Goal of the exercise: If a line below falls between the line with "TOUR 2026. Чем пришлось пожертвовать" and the line with "2026-08-07 18:47", or is one of those two, output it exactly; output nothing else and no pictures.

Dataset items:
+--
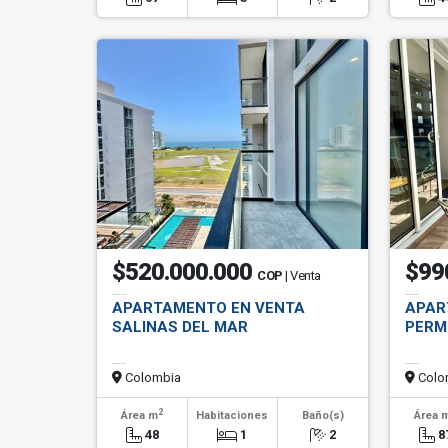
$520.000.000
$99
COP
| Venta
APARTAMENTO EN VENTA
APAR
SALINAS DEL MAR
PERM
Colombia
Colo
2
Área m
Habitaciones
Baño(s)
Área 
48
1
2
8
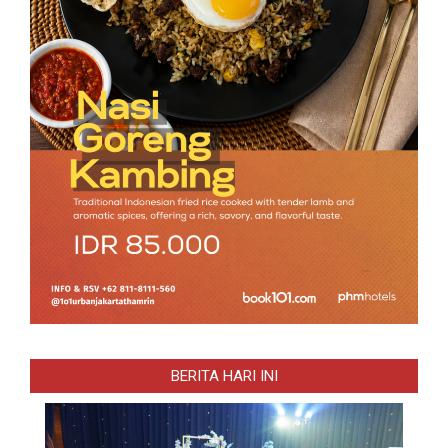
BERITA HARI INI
+--
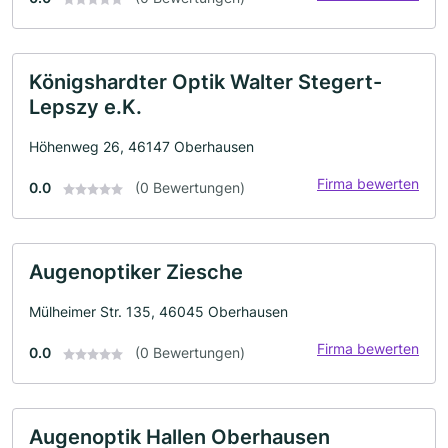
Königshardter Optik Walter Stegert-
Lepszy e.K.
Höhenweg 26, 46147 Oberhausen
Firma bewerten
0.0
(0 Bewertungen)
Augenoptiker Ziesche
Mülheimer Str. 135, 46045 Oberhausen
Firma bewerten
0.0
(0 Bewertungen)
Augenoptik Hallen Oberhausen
+--
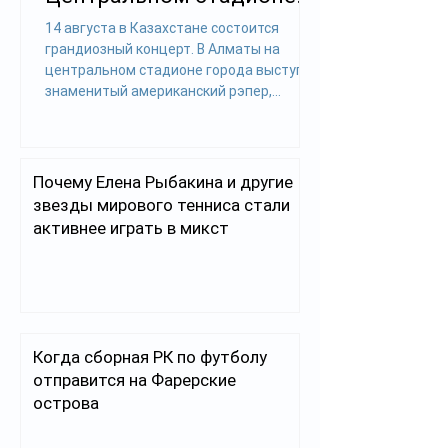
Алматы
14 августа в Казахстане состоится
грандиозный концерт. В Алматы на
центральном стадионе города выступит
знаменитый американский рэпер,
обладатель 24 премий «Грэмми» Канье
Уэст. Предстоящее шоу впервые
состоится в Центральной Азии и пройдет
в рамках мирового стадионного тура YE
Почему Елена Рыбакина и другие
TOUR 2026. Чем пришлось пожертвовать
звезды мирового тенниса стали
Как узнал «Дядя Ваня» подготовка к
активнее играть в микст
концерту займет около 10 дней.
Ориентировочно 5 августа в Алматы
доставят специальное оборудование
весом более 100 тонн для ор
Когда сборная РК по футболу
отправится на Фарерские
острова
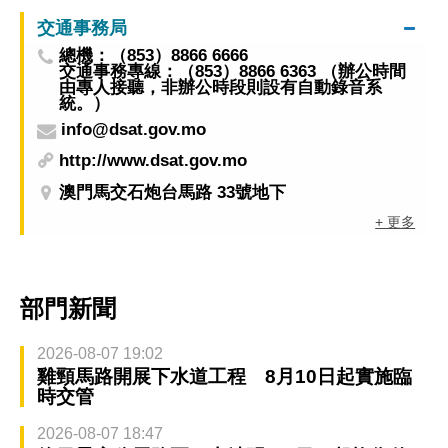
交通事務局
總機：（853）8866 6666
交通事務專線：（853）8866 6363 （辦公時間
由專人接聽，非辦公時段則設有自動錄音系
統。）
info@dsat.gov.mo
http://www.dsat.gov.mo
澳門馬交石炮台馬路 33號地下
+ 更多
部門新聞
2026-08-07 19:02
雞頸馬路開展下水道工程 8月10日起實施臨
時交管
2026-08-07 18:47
+--
Answer area:
TOUR 2026. Чем пришлось пожертвовать
звезды мирового тенниса стали
Как узнал «Дядя Ваня» подготовка к
активнее играть в микст
концерту займет около 10 дней.
Ориентировочно 5 августа в Алматы
доставят специальное оборудование
весом более 100 тонн для ор
Когда сборная РК по футболу
отправится на Фарерские
острова
交通事務局
總機：（853）8866 6666
交通事務專線：（853）8866 6363 （辦公時間
由專人接聽，非辦公時段則設有自動錄音系
統。）
info@dsat.gov.mo
http://www.dsat.gov.mo
澳門馬交石炮台馬路 33號地下
+ 更多
部門新聞
2026-08-07 19:02
雞頸馬路開展下水道工程 8月10日起實施臨
時交管
2026-08-07 18:47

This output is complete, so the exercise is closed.